In a previous article we have been talking about the foot in the door marketing, in which the main objective is to ask for something small first in order to engage with the person. And then afterwards ask for something bigger, increasing your chances to receive a positive answer.
An exact opposite technique is the door in the face marketing. Similar to the foot in the door strategy, the door in the face tactic is a sequential request. The main difference lies in the fact that this time the idea is to ask first for something big, then afterwards for something smaller, with the same purpose of increasing your chances to get a positive answer.
The door in the face marketing tactic was first studied by Robert Cialdini in his book called “Influence, the power of persuasion”. It gave different examples of the technique and also showed that the door in the face marketing dates from more than 40 years ago, from the days of travelling salesmen.
Examples of Door in the face marketing can be encountered in different political campaigns, media advertising and communication and charitable organizations/events.

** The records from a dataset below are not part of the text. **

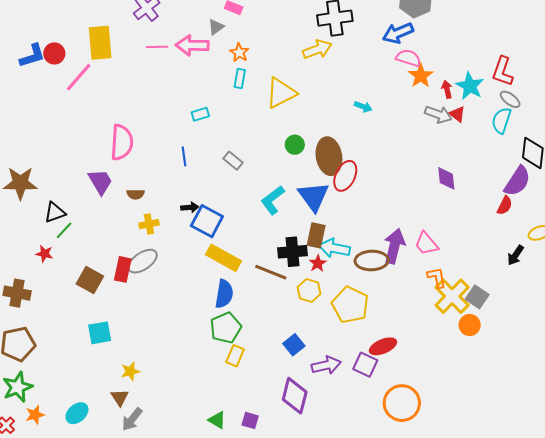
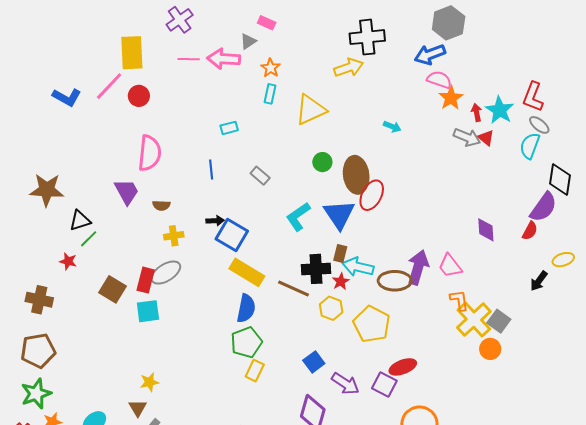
red circle: (54, 53) -> (139, 96), moved
blue L-shape: (32, 56) -> (67, 97), moved, turned 44
purple diamond: (446, 178) -> (486, 230), moved
brown rectangle: (316, 235) -> (340, 253), size x0.7
cyan square: (100, 333) -> (148, 311), moved
purple arrow: (326, 365) -> (345, 384), turned 44

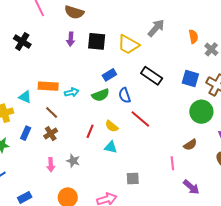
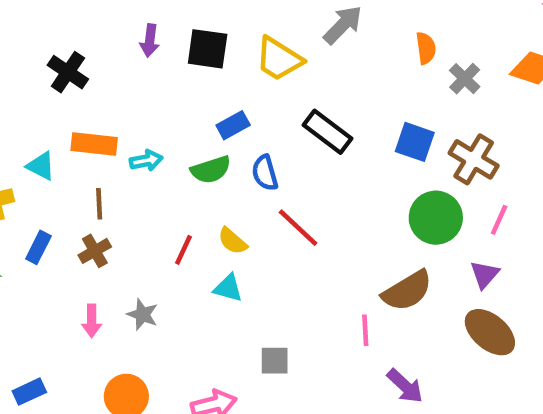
black cross: (22, 41) -> (68, 72), moved
brown line: (52, 113) -> (99, 204), turned 40
brown semicircle: (190, 145) -> (407, 291), size x1.6

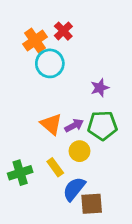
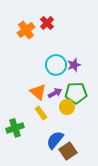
cyan circle: (50, 63) -> (56, 65), moved
yellow circle: (79, 151) -> (67, 107), moved
yellow rectangle: (55, 167) -> (41, 113), moved
brown square: (92, 204) -> (68, 151), turned -30

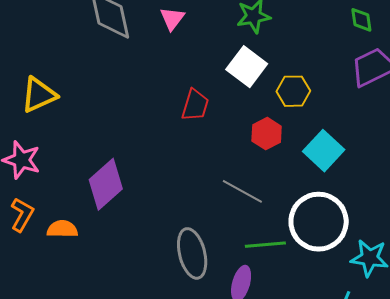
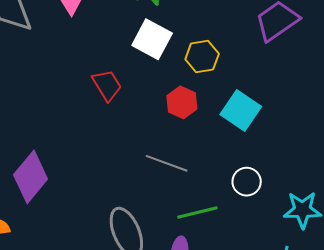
red trapezoid: (195, 105) -> (107, 85), turned -40
white circle: (319, 222) -> (247, 182), size x0.5

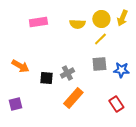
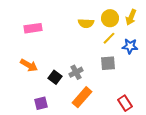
pink rectangle: (38, 22) -> (33, 28), moved
blue star: (121, 70) -> (130, 46), moved
black square: (46, 78) -> (55, 77), turned 32
purple square: (15, 104) -> (41, 103), moved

Generally speaking, we are all familiar with the idea that when we are interested in having a raise of salary and we are going through negotiations beside knowing how to market yourself, an important part of the negotiations consist in how much can you ask for. Usually you start by asking for an enormous amount of money so then you can reach to your actual desired salary.
The same goes also for when you are in a shop and you want to buy a souvenir for example. When the price is too high for you, you are going to ask for an incredibly smaller price until you reach the price that you are willing to pay for. These are known as tactics in sales and negotiations and it is similar yet exactly opposite to foot in the door strategy.

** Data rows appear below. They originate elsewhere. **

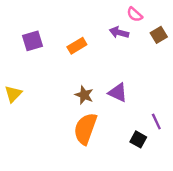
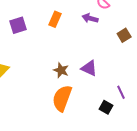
brown square: (159, 35) -> (124, 35), moved
orange rectangle: (77, 46) -> (55, 19), moved, turned -35

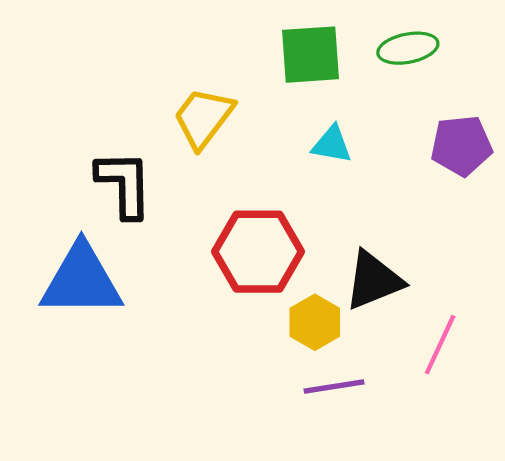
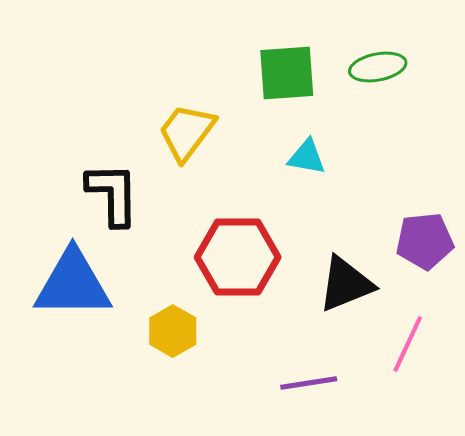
purple pentagon: (461, 146) -> (425, 241), moved
yellow hexagon: (315, 322) -> (173, 331), moved

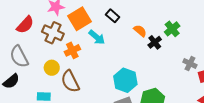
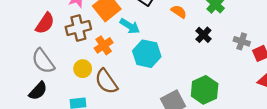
brown cross: (53, 33) -> (78, 28), turned -30
black cross: (155, 42) -> (203, 35), moved
cyan hexagon: (125, 80) -> (147, 54), moved

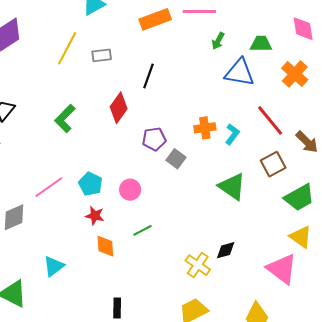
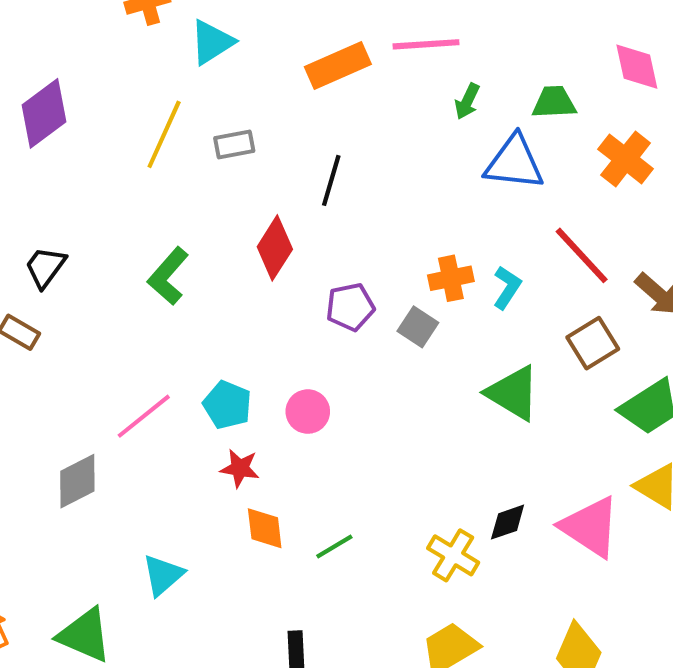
gray square: (176, 159) -> (418, 327), moved
green line: (142, 230) -> (334, 546), moved
pink triangle: (282, 269) -> (590, 527), moved

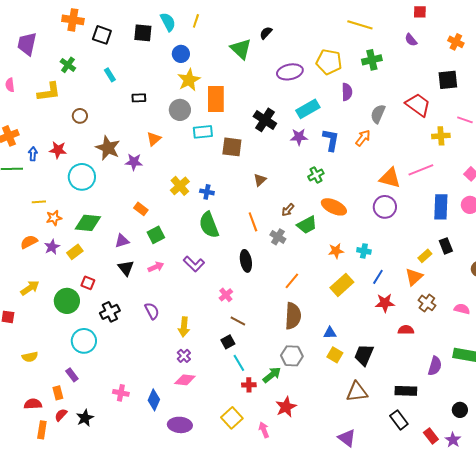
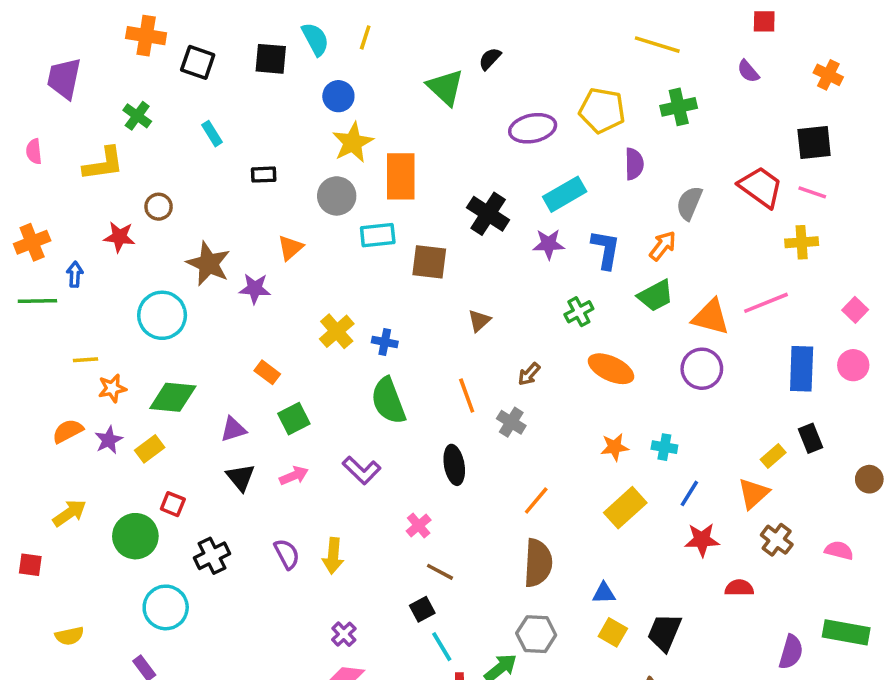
pink line: (465, 120) -> (812, 192), moved
red star: (58, 150) -> (119, 237), moved
green trapezoid: (307, 225) -> (656, 296), moved
yellow arrow: (184, 327) -> (333, 556), moved

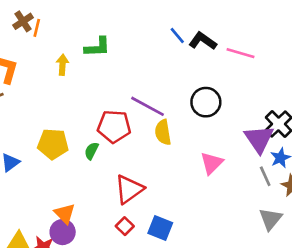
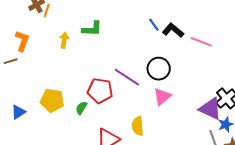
black circle: (206, 102) -> (159, 69), moved
yellow semicircle: (163, 132) -> (138, 126), moved
purple triangle: (259, 139) -> (210, 109), turned -35
pink triangle: (212, 163) -> (162, 97), moved

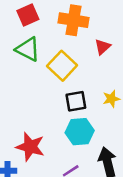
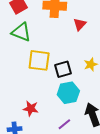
yellow square: (62, 66) -> (39, 60), moved, turned -30
red star: (30, 147) -> (31, 109), size x0.7

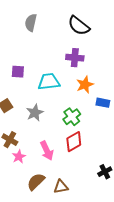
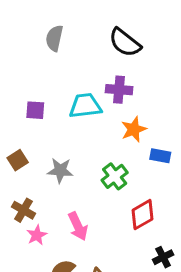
cyan trapezoid: (49, 82) -> (85, 106), moved
gray star: (35, 113) -> (60, 170), turned 30
red diamond: (74, 142) -> (143, 215), moved

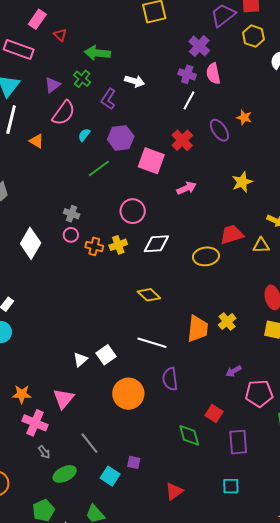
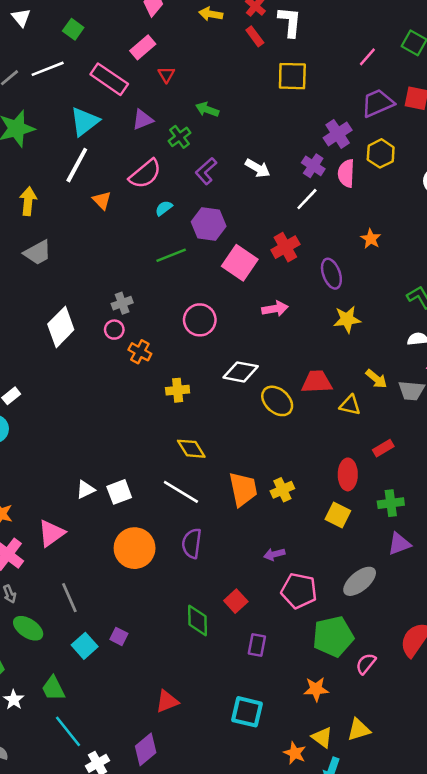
yellow hexagon: (253, 36) -> (381, 153), moved
green arrow: (97, 53) -> (207, 109), size x0.7
white arrow: (135, 81) -> (258, 168), moved
purple triangle: (53, 85) -> (143, 120), moved
purple ellipse: (219, 130) -> (331, 274), moved
gray cross: (72, 214) -> (122, 303), turned 35
white diamond: (156, 244) -> (241, 372), moved
yellow cross: (118, 245) -> (178, 390), moved
yellow ellipse: (206, 256) -> (277, 401), turned 35
yellow diamond: (149, 295) -> (191, 449), moved
orange trapezoid: (198, 329) -> (243, 489), turned -32
purple rectangle: (238, 442) -> (257, 645), size x0.7
green ellipse: (65, 474) -> (28, 628), turned 45
cyan square: (231, 486) -> (247, 712), moved, size x1.4
red triangle: (174, 491) -> (167, 701), moved

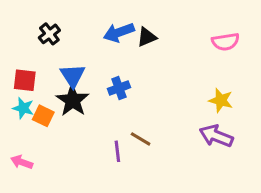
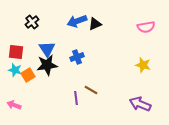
black star: (73, 100) -> (47, 65), turned 30
orange square: (43, 116) -> (28, 75), turned 32
purple arrow: (216, 136) -> (140, 104), moved

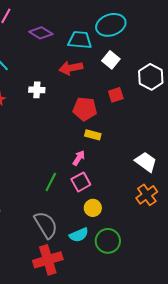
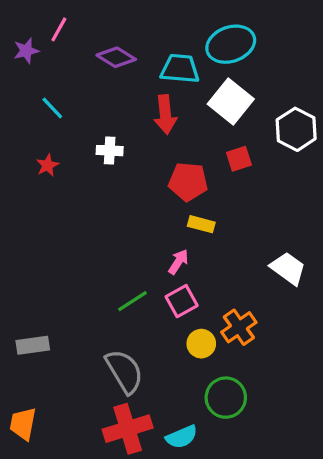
white square: (111, 60) -> (231, 101), size x1.5
red arrow: (71, 68) -> (165, 115), turned -85
green line: (51, 182) -> (133, 301), turned 30
orange cross: (147, 195) -> (239, 327), moved
cyan semicircle: (79, 235) -> (182, 437), moved

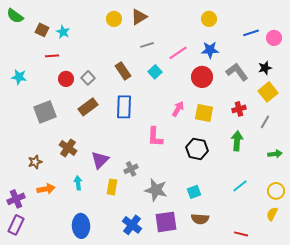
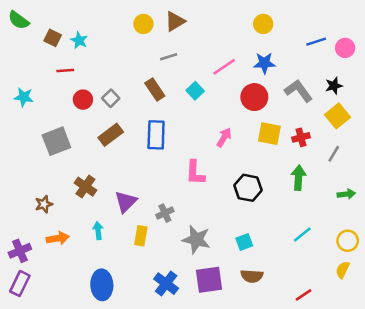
gray line: (147, 45) -> (169, 57), moved
yellow square: (204, 113) -> (269, 134), moved
red line: (241, 234) -> (303, 295), turned -48

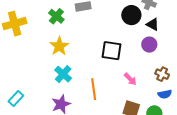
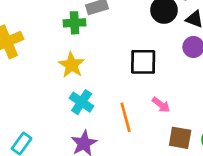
green cross: (56, 16) -> (75, 23), moved, turned -35
pink arrow: (130, 79) -> (161, 105), moved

First you make a request to the other person that is excessive and which they will most probably refuse. Then you make a request that is more reasonable and the other person is more likely to accept it. An important principle of this strategy is that the two requests should be linked, so the second proposal is a more acceptable version of the first one. Another principle would be that the second request should be made soon after the first request.
Does it truly work? The reasoning behind this strategy is that when the other person refuses the first request, a feeling of guilt is installed in his mind. When we speak about social elements such as those involved in charitable proposal, the feeling of guilt and the fear of rejection are more intense. As a result, the second proposal comes as an opportunity to make up for the first refusal and still actively be involved.

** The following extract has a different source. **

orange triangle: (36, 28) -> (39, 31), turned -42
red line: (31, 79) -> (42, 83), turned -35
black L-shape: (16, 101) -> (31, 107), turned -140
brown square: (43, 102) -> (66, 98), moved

Some marketers believe that the door in the face marketing is quite a risky strategy due to the fact that it works with manipulation using the contrast principle and even though it has chances to provide a positive result it does not involve the behavioral compliance of the other person, but only their verbal agreement. Therefore, it might be considered more successful to just presenting the actual request. In the case that marketers still want to apply this strategy, they have to have a very good knowledge not only of their request but also of the organization’s specific purposes and activities in order to convince the person to whom you request.
I personally believe that buying culture plays a major role on which type of technique is being used. In India for example, people are used to asking for discounts. Thus, you will find a shopkeeper quoting exorbitant prices, and then lessening it down to even 100% at times to close the sale. However, in developed countries, there is hardly any negotiation because of automation. Thus, you don’t find much haggling on the sale price. Hence, the culture too plays a major role in door in the face marketing.